008 O mesmo nome que a sua ex-namorada
Depois, Jiang Hao acabou não fazendo nada comigo.
Talvez, para ele, observar a transformação de uma garota de inocente a corrompida fosse muito mais interessante do que simplesmente se deitar com uma jovem relutante. Assim, mesmo com minha resistência, ele me segurava e, divertido, perguntou:
— Tem mesmo certeza de que não quer?
Balancei a cabeça, respondendo com calma:
— Eu realmente não sou esse tipo de pessoa. Por favor, me solte.
Ele me encarou por alguns segundos, então esboçou um sorriso de canto e soltou meu braço, virando-se e deitando-se ao meu lado com desleixo.
— Tem três minutos para sair daqui.
Eu não quis perder tempo. Levantei-me da cama, ajeitei minhas roupas e me preparei para ir embora. Já na porta, lembrei que, ao fazer o check-in, Jiang Hao tinha pegado meu documento de identidade. Voltei para pedir de volta.
— Pode me devolver meu documento?
Sem dizer nada, ele tirou dois cartões do bolso, comparou-os e, de repente, franziu a testa, olhando para mim com uma expressão intrigada.

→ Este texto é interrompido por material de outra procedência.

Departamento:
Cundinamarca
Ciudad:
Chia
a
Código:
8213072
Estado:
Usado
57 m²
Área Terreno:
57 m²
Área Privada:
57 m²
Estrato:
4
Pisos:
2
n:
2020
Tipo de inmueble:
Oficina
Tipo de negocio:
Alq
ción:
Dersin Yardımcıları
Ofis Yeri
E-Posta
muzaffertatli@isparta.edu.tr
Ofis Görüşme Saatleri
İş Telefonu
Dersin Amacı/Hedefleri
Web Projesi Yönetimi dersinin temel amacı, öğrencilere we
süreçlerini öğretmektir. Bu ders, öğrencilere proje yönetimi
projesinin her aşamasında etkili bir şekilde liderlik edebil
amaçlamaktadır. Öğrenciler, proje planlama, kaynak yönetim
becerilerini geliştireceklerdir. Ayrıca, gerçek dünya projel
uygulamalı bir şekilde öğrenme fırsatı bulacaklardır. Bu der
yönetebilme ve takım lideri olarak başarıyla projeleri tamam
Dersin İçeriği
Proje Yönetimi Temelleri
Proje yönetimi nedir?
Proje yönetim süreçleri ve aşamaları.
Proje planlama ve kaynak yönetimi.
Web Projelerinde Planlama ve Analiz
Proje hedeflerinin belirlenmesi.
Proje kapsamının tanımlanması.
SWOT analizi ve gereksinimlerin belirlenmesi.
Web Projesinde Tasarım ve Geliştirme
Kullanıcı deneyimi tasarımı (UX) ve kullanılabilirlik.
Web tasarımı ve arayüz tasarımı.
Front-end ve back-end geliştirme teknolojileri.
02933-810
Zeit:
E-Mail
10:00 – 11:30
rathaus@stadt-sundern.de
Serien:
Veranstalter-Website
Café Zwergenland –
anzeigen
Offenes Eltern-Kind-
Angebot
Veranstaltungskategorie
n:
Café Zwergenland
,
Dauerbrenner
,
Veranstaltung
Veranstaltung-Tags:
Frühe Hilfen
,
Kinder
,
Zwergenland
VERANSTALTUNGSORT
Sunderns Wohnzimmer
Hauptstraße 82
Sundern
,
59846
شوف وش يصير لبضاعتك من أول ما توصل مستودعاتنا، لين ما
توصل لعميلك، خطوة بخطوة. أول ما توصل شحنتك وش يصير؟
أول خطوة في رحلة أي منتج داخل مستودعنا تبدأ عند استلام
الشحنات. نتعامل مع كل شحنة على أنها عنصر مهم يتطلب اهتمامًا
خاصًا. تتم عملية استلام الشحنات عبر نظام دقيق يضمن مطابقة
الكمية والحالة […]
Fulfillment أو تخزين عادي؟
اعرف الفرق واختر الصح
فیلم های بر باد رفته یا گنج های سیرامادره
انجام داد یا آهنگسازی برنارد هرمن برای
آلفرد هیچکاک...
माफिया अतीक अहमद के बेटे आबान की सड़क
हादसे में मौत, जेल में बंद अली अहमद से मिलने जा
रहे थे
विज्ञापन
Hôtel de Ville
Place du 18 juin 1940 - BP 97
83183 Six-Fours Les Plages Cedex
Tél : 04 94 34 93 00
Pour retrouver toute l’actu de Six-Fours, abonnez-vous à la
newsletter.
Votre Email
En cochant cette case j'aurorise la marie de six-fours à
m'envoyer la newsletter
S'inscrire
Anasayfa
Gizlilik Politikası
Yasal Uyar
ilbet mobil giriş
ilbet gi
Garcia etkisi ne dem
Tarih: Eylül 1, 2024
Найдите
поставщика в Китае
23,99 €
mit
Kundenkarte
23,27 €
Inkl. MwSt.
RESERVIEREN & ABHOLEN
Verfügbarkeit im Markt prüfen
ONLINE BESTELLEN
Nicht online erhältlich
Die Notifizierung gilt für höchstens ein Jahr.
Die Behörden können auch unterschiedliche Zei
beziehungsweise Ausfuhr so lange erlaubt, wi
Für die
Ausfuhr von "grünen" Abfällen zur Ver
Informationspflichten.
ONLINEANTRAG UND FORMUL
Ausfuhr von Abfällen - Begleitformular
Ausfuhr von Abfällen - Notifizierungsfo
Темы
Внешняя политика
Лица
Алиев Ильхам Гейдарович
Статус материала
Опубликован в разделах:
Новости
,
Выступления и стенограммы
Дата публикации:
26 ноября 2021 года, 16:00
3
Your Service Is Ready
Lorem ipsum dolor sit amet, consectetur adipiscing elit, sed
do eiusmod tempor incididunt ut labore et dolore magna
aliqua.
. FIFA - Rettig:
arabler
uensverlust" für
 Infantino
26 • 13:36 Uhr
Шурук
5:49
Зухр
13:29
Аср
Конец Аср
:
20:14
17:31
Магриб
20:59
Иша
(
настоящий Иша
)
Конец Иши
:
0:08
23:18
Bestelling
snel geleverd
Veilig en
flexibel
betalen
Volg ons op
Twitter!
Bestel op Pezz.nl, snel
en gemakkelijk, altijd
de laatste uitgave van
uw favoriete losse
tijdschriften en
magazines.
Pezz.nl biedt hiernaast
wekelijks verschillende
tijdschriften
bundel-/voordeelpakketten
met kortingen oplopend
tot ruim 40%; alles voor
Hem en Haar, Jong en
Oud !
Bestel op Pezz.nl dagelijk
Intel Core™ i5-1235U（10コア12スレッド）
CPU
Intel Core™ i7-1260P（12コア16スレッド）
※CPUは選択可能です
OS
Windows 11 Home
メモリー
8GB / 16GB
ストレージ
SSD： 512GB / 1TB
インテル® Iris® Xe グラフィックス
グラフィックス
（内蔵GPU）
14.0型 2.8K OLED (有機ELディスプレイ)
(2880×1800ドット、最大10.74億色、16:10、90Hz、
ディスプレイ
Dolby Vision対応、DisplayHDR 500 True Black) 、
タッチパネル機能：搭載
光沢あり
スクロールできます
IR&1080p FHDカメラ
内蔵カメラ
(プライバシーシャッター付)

— Você se chama Chen Xiang?
— Sim.
Era normal que Jiang Hao não soubesse meu nome, mas eu lembrava que Lin Xia havia me contado que eu tinha o mesmo nome que a ex-namorada dele.
Para evitar mais complicações, peguei o documento de sua mão e me preparei para sair.
Mas, de repente, Jiang Hao mudou de ideia. Pegou a chave do carro e saiu comigo, fechando a porta suavemente atrás de si.
— Eu te levo.
— Não precisa... — hesitei.
Ele me interrompeu:
— Se não, é melhor nem sair.
Eu não era páreo para Jiang Hao quando se tratava de teimosia. E, para piorar, percebi que meu celular falsificado já estava sem bateria fazia tempo. Talvez por ele ter me enganado e depois me deixado ir, minha cautela com ele diminuiu. Olhei pela janela para a escuridão lá fora e percebi que, de fato, eu não tinha para onde ir sozinha.
Foi a primeira vez que entrei no carro de alguém rico, um carro de verdade. Os bancos e o aquecimento não podiam ser comparados ao Mercedes-Benz de trinta mil do antigo colega do ensino médio.
Senti, de forma dolorosa, o quanto eu era deslocada ali, tanto em relação ao carro quanto ao seu dono.
— Para onde vamos? — Jiang Hao perguntou, girando o volante com tédio.
Eu ia dizer o endereço da escola, mas vi que havia um carregador de celular no acendedor de cigarros e perguntei:
— Posso usar esse carregador um pouco?
— Fique à vontade.
Jiang Hao deu algumas voltas com o carro ao redor do hotel. Finalmente, a tela do meu celular acendeu e várias mensagens e chamadas perdidas apareceram.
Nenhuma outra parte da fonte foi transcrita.